Paper Tiger featured on “What It Is” on WNCW

Vheck out new ‘review’ episode of WNCW‘s “what it is” – Fred Mills of Blurt Magazine gives Paper Tiger sweet props for ‘Me Have Fun’ at about 4:29

WII REVIEWS PAPER TIGER ETC by PaperTigerMusic

‎”What It Is” on WNCW Episode 145: Reviews – Paper Tiger, Yardword and the Left Banke. What it Is gives an ear to Asheville’s Paper Tiger.

First Look: Debut Album from Paper Tiger – Blurt Magazine

Paper Tiger


On the N.C. duo’s new Me Have Fun, jazz, pop, trip-hop and psychedelia all come together in a Portishead-esque samples/keyboards/femme vox soundscape of astonishing beauty.

By Fred Mills – Blurt Magazine

By way of introduction: Paper Tiger is an Asheville, NC, -based duo, vocalist Molly Kummerle (of well-known regional jazz/pop outfit Ruby Slippers) and Isaac Gottfried (aka MINGLE, noted deejay and remixer). Since joining forces a couple of years ago, Kummerle and Gottfried have quickly amassed a reputation for crafting brainy electronica that dips equally into hypnotic trip-hop and danceable, pop-tilting sampladelica; they were among a handful of local acts selected to perform at last fall’s MoogFest, which featured such heavy-hitters as Massive Attack, Big Boi, Jonsi and MGMT. Me Have Fun (Boy Girl Recordings), their debut, more than reaffirms that reputation – in its quietly compelling, get-under-your-skin brand of understatement, it actually winds up saying more than 99% of the new releases that have appeared so far this year.

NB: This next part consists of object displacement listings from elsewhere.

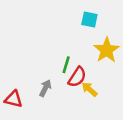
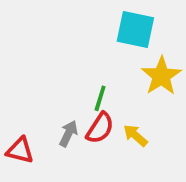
cyan square: (89, 19) -> (135, 30), size x1.5
red semicircle: (77, 77) -> (100, 128), moved

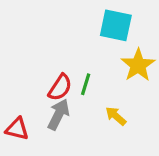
red semicircle: (100, 128) -> (60, 87), moved
gray arrow: (68, 134) -> (58, 114), size x1.4

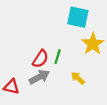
gray arrow: (58, 114) -> (39, 77), turned 36

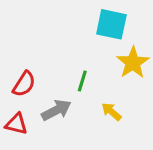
red semicircle: (40, 59) -> (24, 84), moved

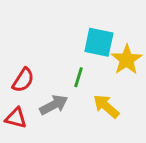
cyan square: (111, 24) -> (99, 42), moved
yellow arrow: (111, 112) -> (106, 106), size x1.4

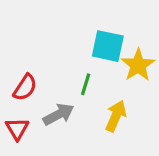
yellow arrow: (106, 106) -> (116, 116), turned 72
red triangle: (16, 118) -> (17, 129), turned 45

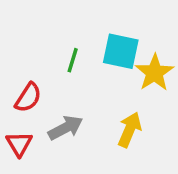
green line: (86, 84) -> (73, 60), moved

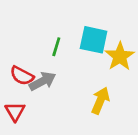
red semicircle: (28, 98) -> (22, 76), turned 85
gray arrow: (65, 128) -> (43, 81), moved

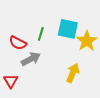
red semicircle: (22, 76) -> (18, 43), moved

First and foremost, Kummerle brings her jazz-trained pipes to the party with such seductive grace that you half expect her to step out from behind the stereo speakers wearing nothing but a sheer silk robe and a coy smile. Yet there’s also a palpable vulnerability to that voice. The first time you hear her clearly is in the second song, the title track, cooing “ahh-ahh-mmm” softly, but with purpose, and as the smokey, loungey tune gradually unfolds, the singer confesses her lust and her confusion and to how her “rules start to come undone” as she confronts that desire. In her voice, one hears echoes of Dusty Springfield, Billie Holiday, Beth Orton and Beth Gibbons – fire and ice, ice and fire.

The Gibbons comparison isn’t a stray one, by the way; Portishead is the contemporary act that Paper Tiger most closely resembles, along with fellow Bristolians Massive Attack. Gottfried’s fertile trove of samples and liberal deployment of keyboards (by both Gottfried and Kummerle, plus guest Chuck Lichtenberger from stephaniesid) all synch organically to cast a widescreen, cinematic glow. From the sweeping strings and noirish vibe of “Hibiscus” and the chilly orchestral minimalism of “Softly” to the eerie-yet-lush “Hugo,” whose Beach Boys sample is guaranteed to permanently alter the way you hear “Good Vibrations,” these compositions push beyond merely “compelling” to become insistent, the transformation occurring on an almost subliminal level. Another band simpatico with Paper Tiger’s crate-digging aesthetic: Saint Etienne, particularly on the surreal, flute-and-horns flecked “Paper Tiger” and the dreamy, yearning “Freezer” (with its suite-like arrangement that slips deliciously into breezy ‘60s pop mode, then back again, this song is destined to find its way onto a movie or TV show soundtrack with the right marketing push).

Seamlessly sequenced, with Gottfried supplying brief (under 30 seconds) instrumental interludes between each proper song to lend an additional filmic heft to the proceedings, and remarkably diverse for a quote/unquote “downtempo” project, Me Have Fun is the type of record that pays dividend after dividend with each new spin. It’s the sound of late-night romance, of early-morning musings, and of all the refracted beauty of the daylight that falls between.

Incidentally, don’t bother Googling the band’s name; it’ll just drive you crazy, as there is also a Dutch indierock band called Paper Tiger, a rock/funk outfit from Wisconsin called Paper Tiger, the Doomtree hip-hop collective producer who calls himself Paper Tiger, some teenage band that goes by the handle of My Paper Tiger, and assorted non-musical Paper Tiger entities. If you want to chase down this Paper Tiger and hear assorted album tunes and remixes, go directly to the official website or to the duo’s MySpace page. But be careful: the music may be atmospheric and dreamy, but it’s hardly toothless. Once it gets you in its maw, it doesn’t let go. Rrrrowwrrr.